Desde que cerraron Télam que hubo una regresión en materia de comunicación a partir de ese ensañamiento con el periodismo. En ese sentido se siente en términos de las fuentes informativas. Por nuestro lado, nosotros seguimos llevando agenda propia.
Sí, si vamos a una movilización, o a cubrir algo que creemos que puede tener inconvenientes, tomamos más precauciones de las que solemos tomar y pensamos estrategias para no mandar a nadie solo, saber quiénes están, dónde están, tener algún resguardo en caso de que suceda algo. Tenemos la intención de validar que el periodismo sigue siendo importante, que hay que defender también nuestra tarea de comunicación hecha desde esta mirada de la comunicación como un derecho humano.

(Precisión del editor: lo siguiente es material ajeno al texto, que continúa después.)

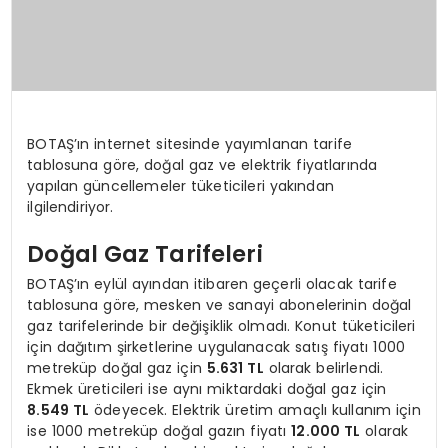
BOTAŞ’ın internet sitesinde yayımlanan tarife
tablosuna göre, doğal gaz ve elektrik fiyatlarında
yapılan güncellemeler tüketicileri yakından
ilgilendiriyor.
Doğal Gaz Tarifeleri
BOTAŞ’ın eylül ayından itibaren geçerli olacak tarife
tablosuna göre, mesken ve sanayi abonelerinin doğal
gaz tarifelerinde bir değişiklik olmadı. Konut tüketicileri
için dağıtım şirketlerine uygulanacak satış fiyatı 1000
metreküp doğal gaz için
5.631 TL
olarak belirlendi.
Ekmek üreticileri ise aynı miktardaki doğal gaz için
8.549 TL
ödeyecek. Elektrik üretim amaçlı kullanım için
ise 1000 metreküp doğal gazın fiyatı
12.000 TL
olarak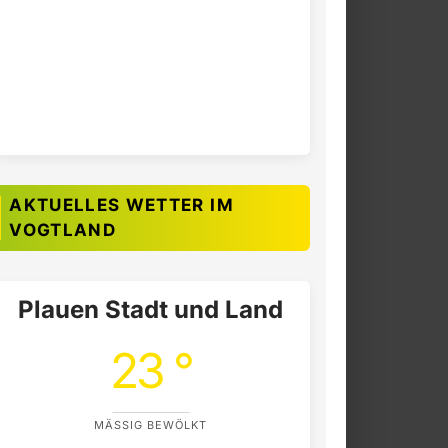
AKTUELLES WETTER IM
VOGTLAND
Plauen Stadt und Land
23 °
MÄSSIG BEWÖLKT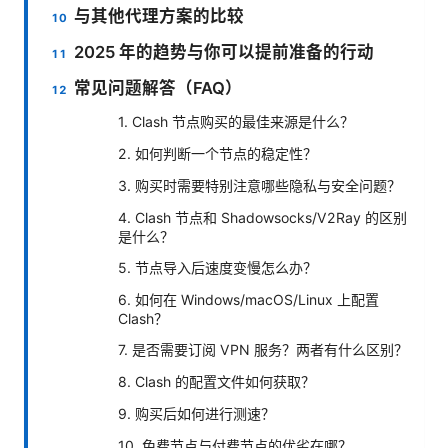
与其他代理方案的比较
2025 年的趋势与你可以提前准备的行动
常见问题解答（FAQ）
1. Clash 节点购买的最佳来源是什么？
2. 如何判断一个节点的稳定性？
3. 购买时需要特别注意哪些隐私与安全问题？
4. Clash 节点和 Shadowsocks/V2Ray 的区别
是什么？
5. 节点导入后速度变慢怎么办？
6. 如何在 Windows/macOS/Linux 上配置
Clash？
7. 是否需要订阅 VPN 服务？两者有什么区别？
8. Clash 的配置文件如何获取？
9. 购买后如何进行测速？
10. 免费节点与付费节点的优劣在哪？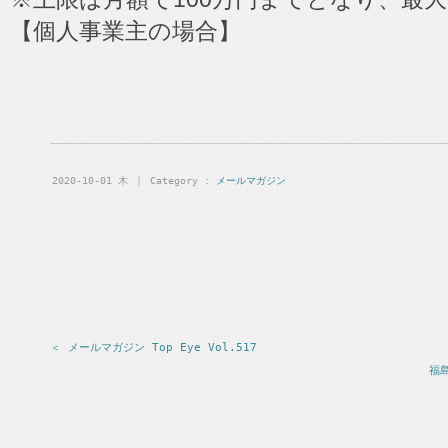
【個人事業主の場合】
2020-10-01 木 ｜ Category : 
メールマガジン
＜ メールマガジン Top Eye Vol.517
福島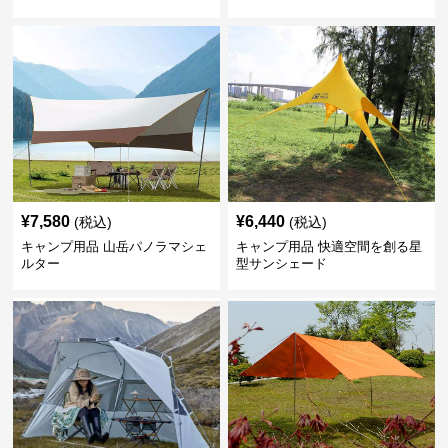
¥
7,580
¥
6,440
(税込)
(税込)
キャンプ用品 山岳パノラマシェ
キャンプ用品 快適空間を創る星
ルター
型サンシェード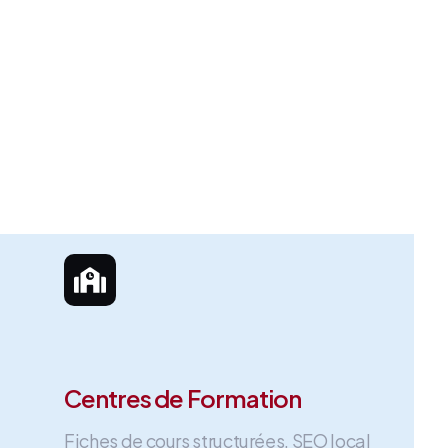
Centres de Formation
Fiches de cours structurées, SEO local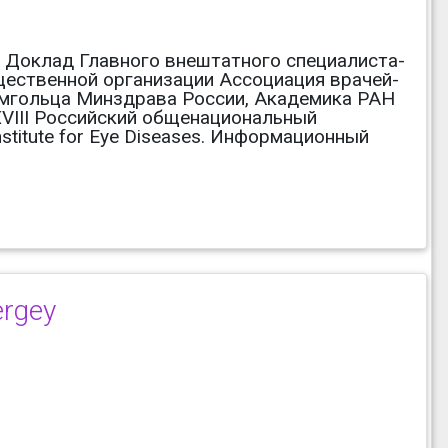
 Доклад Главного внештатного специалиста-
ественной организации Ассоциация врачей-
мгольца Минздрава России, Академика РАН
XVIII Российский общенациональный
stitute for Eye Diseases. Информационный
ergey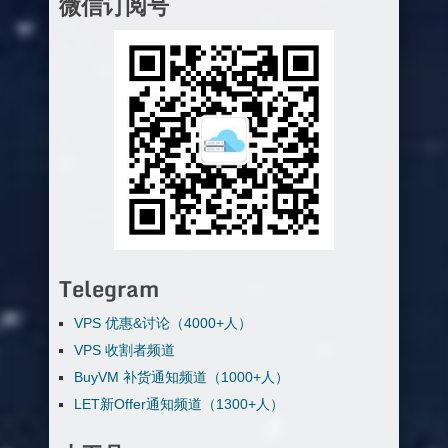
微信订阅号
Telegram
VPS 优惠&讨论（4000+人）
VPS 收割者频道
BuyVM 补货通知频道（1000+人）
LET新Offer通知频道（1300+人）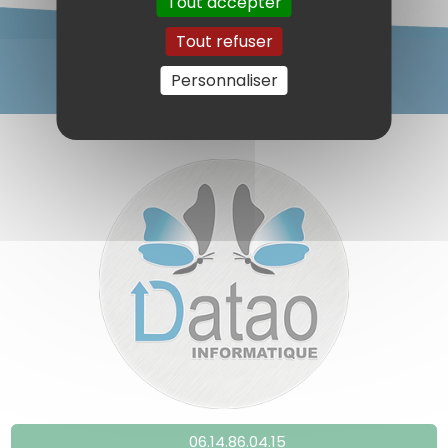
Tout accepter
Tout refuser
Personnaliser
06.14.86.04.15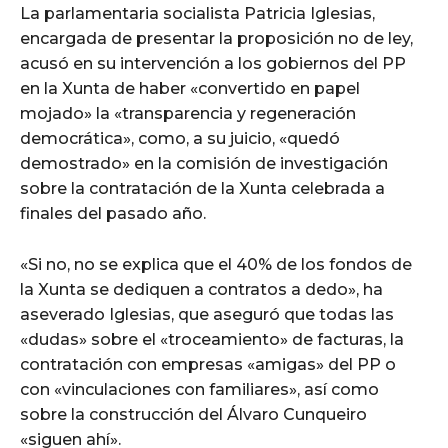
La parlamentaria socialista Patricia Iglesias,
encargada de presentar la proposición no de ley,
acusó en su intervención a los gobiernos del PP
en la Xunta de haber «convertido en papel
mojado» la «transparencia y regeneración
democrática», como, a su juicio, «quedó
demostrado» en la comisión de investigación
sobre la contratación de la Xunta celebrada a
finales del pasado año.
«Si no, no se explica que el 40% de los fondos de
la Xunta se dediquen a contratos a dedo», ha
aseverado Iglesias, que aseguró que todas las
«dudas» sobre el «troceamiento» de facturas, la
contratación con empresas «amigas» del PP o
con «vinculaciones con familiares», así como
sobre la construcción del Álvaro Cunqueiro
«siguen ahí».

Para cerrar, ¿cuáles son los planes a futuro de la radio?
Seguir consolidando a En Tránsito como este medio multiplataforma, como el medio cooperativo de mayor incidencia en el conurbano. La búsqueda siempre tiene que ver con incidir en la conversación pública. También tenemos los 40 años de la radio, en 2027, ya estamos pensando y armando una serie de actividades, productos comunicacionales.
Vamos a armar-ojalá se pueda todo-, discos, festivales, producciones audiovisuales, cosas especiales que vamos a elaborar específicamente para festejar este aniversario, que la verdad que es un número muy importante para nosotros sostener 40 años de comunicación comunitaria y cooperativa. Así que eso lo que se viene en términos de magnitud para el proyecto, más allá de nuestros objetivos del laburo diario.